In the 1980s, philanthropist John Eleuthere du Pont attempted to buy sporting glory for America by using his vast fortune to establish a world class wrestling facility at his sprawling Foxcatcher Farm on the outskirts of Philadelphia.
He recruited Olympic champion David Schultz to his stable, which included David's younger brother and fellow Olympic gold medallist Mark, who lived on the estate to ensure the focus was always on the wrestling.
Team Foxcatcher won numerous competitions.
On January 26, 1996, du Pont shot and killed David and was subsequently convicted of third degree murder.
He died behind bars, 14 years into his sentence.
Bennett Miller, who was deservedly Oscar nominated for Capote, directs this dramatisation of du Pont's fraught relationship with the Schultz brothers and his steady descent into murderous madness.
The film is distinguished by a superb ensemble cast including a creepily dramatic performance from Steve Carell, replete with facial prosthetics, as the eccentric millionaire who lost everything with the pull of a trigger.
He's heavily tipped for an Oscar nomination as Best Actor because this marks such a striking departure from lovable, goofball roles in Anchorman, The 40 Year Old Virgin and Evan Almighty.
Wrestling enthusiast John du Pont (Carell) is desperate to win the love and respect of his elderly mother, Jean (Vanessa Redgrave), a successful horse trainer.
So he establishes the training facility and recruits Mark Schultz (Channing Tatum) to spearhead his stable of talented athletes.

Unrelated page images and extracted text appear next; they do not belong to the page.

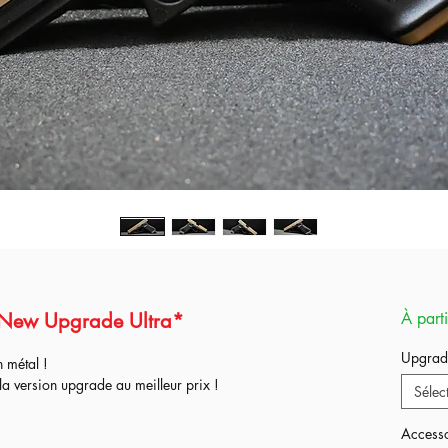
*New Upgrade Ultra*
À part
Upgrad
n métal !
a version upgrade au meilleur prix !
Sélec
Accesso
tée avant envoi, le meilleur back up au meilleur prix !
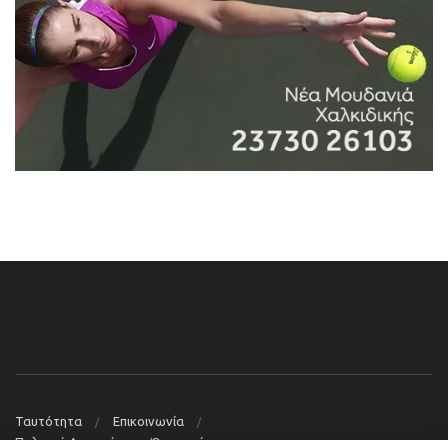
Ταυτότητα
Επικοινωνία
Πολιτική Απορρήτου – Όροι χρήσης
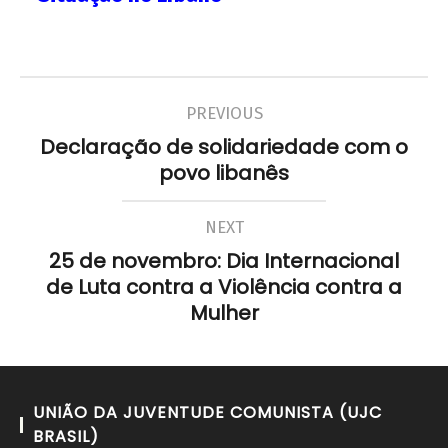
PREVIOUS
Declaração de solidariedade com o
povo libanês
NEXT
25 de novembro: Dia Internacional
de Luta contra a Violência contra a
Mulher
UNIÃO DA JUVENTUDE COMUNISTA (UJC
BRASIL)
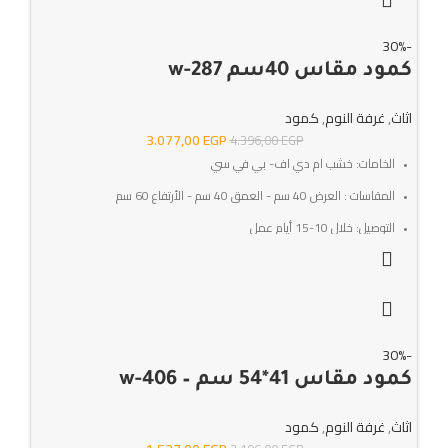
-30%
كمود مقاس 40سم w-287
اثاث
,
غرفة النوم
,
كمود
3.077,00
EGP
4.396,00
EGP
الخامات: خشب ام دي اف- بي في سي
المقاسات : العرض 40 سم - العمق 40 سم - الأرتفاع 60 سم
التوصيل: خلال 10-15 أيام عمل
SKU:w-287
الضمان : 3 سنوات ضد عيوب الصناعه
-30%
كمود مقاس 41*54 سم – w-406
اثاث
,
غرفة النوم
,
كمود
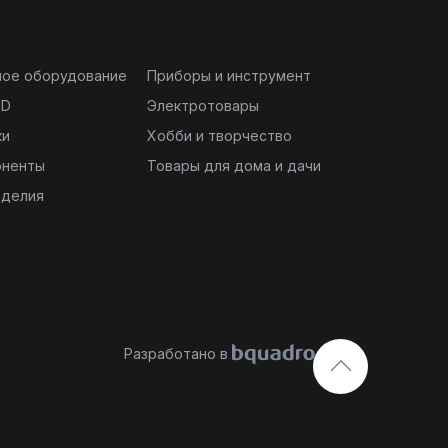
ное оборудование
Приборы и инструмент
ND
Электротовары
ки
Хобби и творчество
оненты
Товары для дома и дачи
зделия
Разработано в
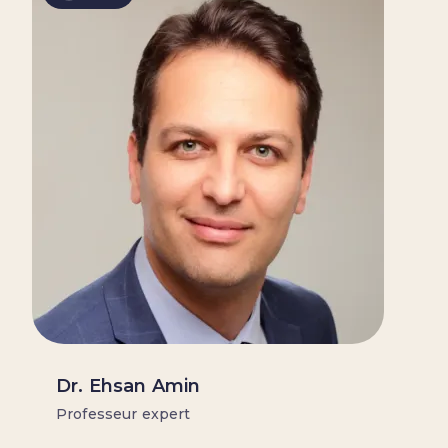
Dr. Ehsan Amin
Professeur expert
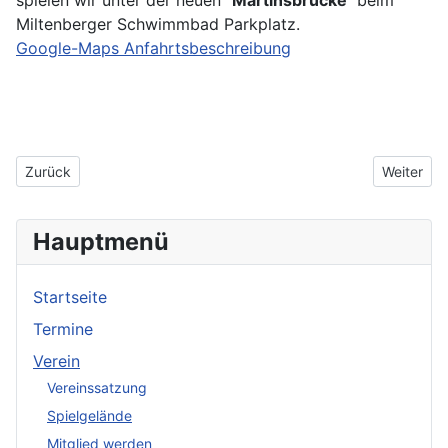
spielen wir unter der neuen
"Martinsbrücke"
beim
Miltenberger Schwimmbad Parkplatz.
Google-Maps Anfahrtsbeschreibung
Vorheriger Beitrag: BKB Bürgstadt Vereinshistorie
Nächster 
Zurück
Weiter
Hauptmenü
Startseite
Termine
Verein
Vereinssatzung
Spielgelände
Mitglied werden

At first, the relationship between du Pont and Schultz is strong, like a surrogate father and son, but fissures eventually appear.
"You ungrateful ape!" barks du Pont to his brooding protege.
The millionaire hires Schultz's brother, fellow Olympic champion Dave (Mark Ruffalo), to restore the lustre of the Foxcatcher brand.
Dave moves onto the estate with his wife Nancy (Sienna Miller) and family.
Jealousy, paranoia and sibling rivalry poison personal ties, culminating in a senseless act of violence.
Foxcatcher is a dark and unsettling character study, in which the American dream turns rancid and a mentally unstable man with money becomes a wrecking ball in the lives of unsuspecting bystanders.
Carell is impressive but arguably the more compelling performances come from Tatum and Ruffalo as the siblings corrupted by a millionaire's insidious influence.
The homoerotic undertow of Du Pont's fascination with Mark is subtly addressed in a script that doesn't quite make sense of the complex emotions churning beneath the surface.
Too much is left unsaid and with a running time of 134 minutes, Bennett leaves us with a lot of unanswered questions.